* [Source information]:
- - - - - - -

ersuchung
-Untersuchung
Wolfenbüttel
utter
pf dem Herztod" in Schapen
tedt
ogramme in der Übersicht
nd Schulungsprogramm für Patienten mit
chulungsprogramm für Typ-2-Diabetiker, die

- - - - - - -

* [Aim of the task]: Nothing may be omitted; retype every record exactly.

* [Answer area]:
ersuchung
-Untersuchung
Wolfenbüttel
utter
pf dem Herztod" in Schapen
tedt
ogramme in der Übersicht
nd Schulungsprogramm für Patienten mit
chulungsprogramm für Typ-2-Diabetiker, die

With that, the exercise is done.